_Problem to work on_: A faithful transcription of all the data, images excluded, is the required answer.

[Data excerpts — start]

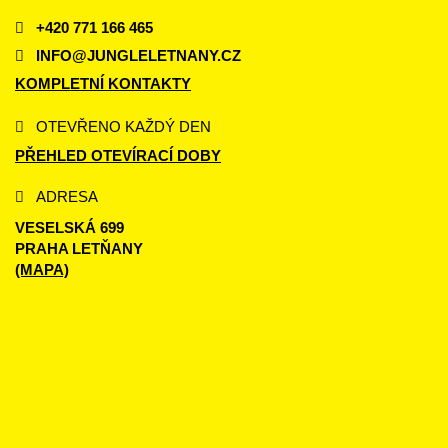
+420 771 166 465
INFO@JUNGLELETNANY.CZ
KOMPLETNÍ KONTAKTY
OTEVŘENO KAŽDÝ DEN
PŘEHLED OTEVÍRACÍ DOBY
ADRESA
VESELSKÁ 699
PRAHA LETŇANY
(MAPA)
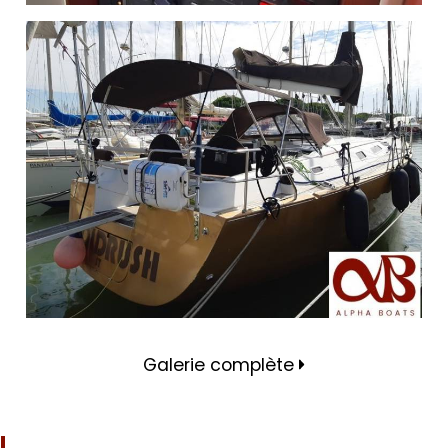
Galerie complète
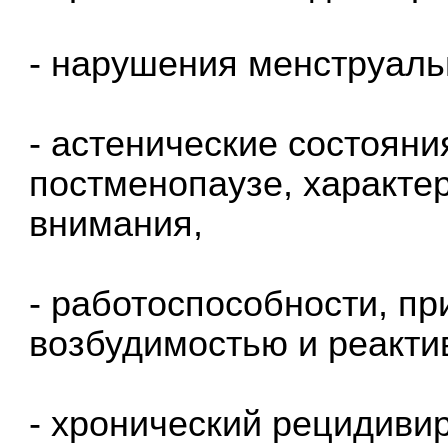
- нарушения менструаль
- астенические состояни
постменопаузе, характ
внимания,
- работоспособности, п
возбудимостью и реакти
- хронический рецидиви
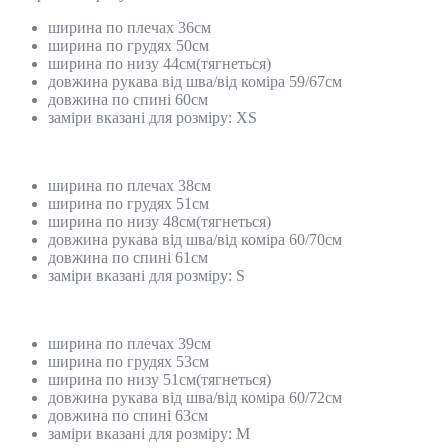
ширина по плечах 36см
ширина по грудях 50см
ширина по низу 44см(тягнеться)
довжина рукава від шва/від коміра 59/67см
довжина по спині 60см
заміри вказані для розміру: ХS
ширина по плечах 38см
ширина по грудях 51см
ширина по низу 48см(тягнеться)
довжина рукава від шва/від коміра 60/70см
довжина по спині 61см
заміри вказані для розміру: S
ширина по плечах 39см
ширина по грудях 53см
ширина по низу 51см(тягнеться)
довжина рукава від шва/від коміра 60/72см
довжина по спині 63см
заміри вказані для розміру: М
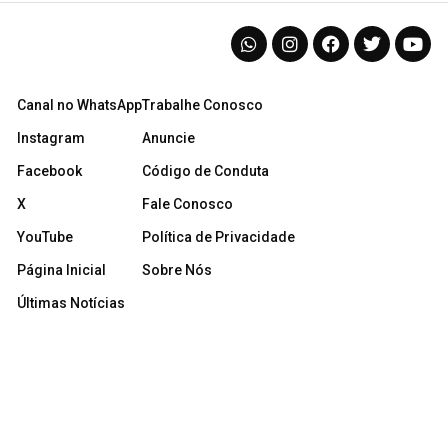
Canal no WhatsApp
Trabalhe Conosco
Instagram
Anuncie
Facebook
Código de Conduta
X
Fale Conosco
YouTube
Política de Privacidade
Página Inicial
Sobre Nós
Últimas Notícias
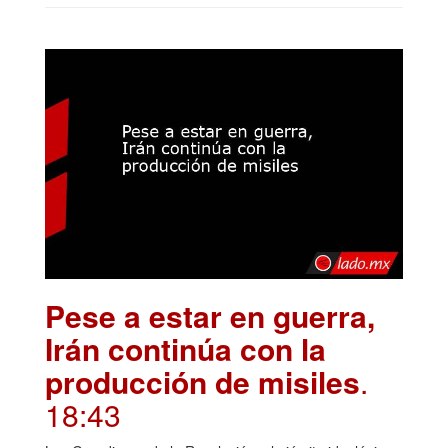
Pese a estar en guerra,
Irán continúa con la
producción de misiles
.
18:43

[Data excerpts — finish]

_Solved problem_:
+420 771 166 465
INFO@JUNGLELETNANY.CZ
KOMPLETNÍ KONTAKTY
OTEVŘENO KAŽDÝ DEN
PŘEHLED OTEVÍRACÍ DOBY
ADRESA
VESELSKÁ 699
PRAHA LETŇANY
(MAPA)
Galerie complète
- нарушения менструаль
- астенические состояни
постменопаузе, характ
внимания,
- работоспособности, п
возбудимостью и реакти
- хронический рецидиви
ширина по плечах 36см
ширина по грудях 50см
ширина по низу 44см(тягнеться)
довжина рукава від шва/від коміра 59/67см
довжина по спині 60см
заміри вказані для розміру: ХS
ширина по плечах 38см
ширина по грудях 51см
ширина по низу 48см(тягнеться)
довжина рукава від шва/від коміра 60/70см
довжина по спині 61см
заміри вказані для розміру: S
ширина по плечах 39см
ширина по грудях 53см
ширина по низу 51см(тягнеться)
довжина рукава від шва/від коміра 60/72см
довжина по спині 63см
заміри вказані для розміру: М
Canal no WhatsApp
Trabalhe Conosco
Instagram
Anuncie
Facebook
Código de Conduta
X
Fale Conosco
YouTube
Política de Privacidade
Página Inicial
Sobre Nós
Últimas Notícias
Pese a estar en guerra,
Irán continúa con la
producción de misiles
.
18:43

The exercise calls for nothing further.